Extracted page text data

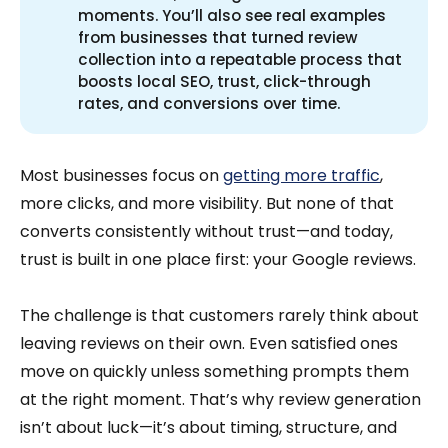
moments. You’ll also see real examples
from businesses that turned review
collection into a repeatable process that
boosts local SEO, trust, click-through
rates, and conversions over time.
Most businesses focus on
getting more traffic
,
more clicks, and more visibility. But none of that
converts consistently without trust—and today,
trust is built in one place first: your Google reviews.
The challenge is that customers rarely think about
leaving reviews on their own. Even satisfied ones
move on quickly unless something prompts them
at the right moment. That’s why review generation
isn’t about luck—it’s about timing, structure, and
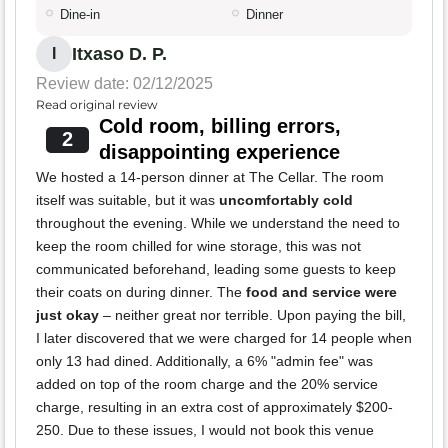
Dine-in
Dinner
Itxaso D. P.
I
Review date: 02/12/2025
Read original review
Cold room, billing errors,
2
disappointing experience
We hosted a 14-person dinner at The Cellar. The room
itself was suitable, but it was
uncomfortably cold
throughout the evening. While we understand the need to
keep the room chilled for wine storage, this was not
communicated beforehand, leading some guests to keep
their coats on during dinner. The
food and service were
just okay
– neither great nor terrible. Upon paying the bill,
I later discovered that we were charged for 14 people when
only 13 had dined. Additionally, a 6% "admin fee" was
added on top of the room charge and the 20% service
charge, resulting in an extra cost of approximately $200-
250. Due to these issues, I would not book this venue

PROBLEM DESCRIPTION
Write out the data once more exactly, omitting the pictures.

ANSWER SECTION
moments. You’ll also see real examples
from businesses that turned review
collection into a repeatable process that
boosts local SEO, trust, click-through
rates, and conversions over time.
Most businesses focus on
getting more traffic
,
more clicks, and more visibility. But none of that
converts consistently without trust—and today,
trust is built in one place first: your Google reviews.
The challenge is that customers rarely think about
leaving reviews on their own. Even satisfied ones
move on quickly unless something prompts them
at the right moment. That’s why review generation
isn’t about luck—it’s about timing, structure, and
Dine-in
Dinner
Itxaso D. P.
I
Review date: 02/12/2025
Read original review
Cold room, billing errors,
2
disappointing experience
We hosted a 14-person dinner at The Cellar. The room
itself was suitable, but it was
uncomfortably cold
throughout the evening. While we understand the need to
keep the room chilled for wine storage, this was not
communicated beforehand, leading some guests to keep
their coats on during dinner. The
food and service were
just okay
– neither great nor terrible. Upon paying the bill,
I later discovered that we were charged for 14 people when
only 13 had dined. Additionally, a 6% "admin fee" was
added on top of the room charge and the 20% service
charge, resulting in an extra cost of approximately $200-
250. Due to these issues, I would not book this venue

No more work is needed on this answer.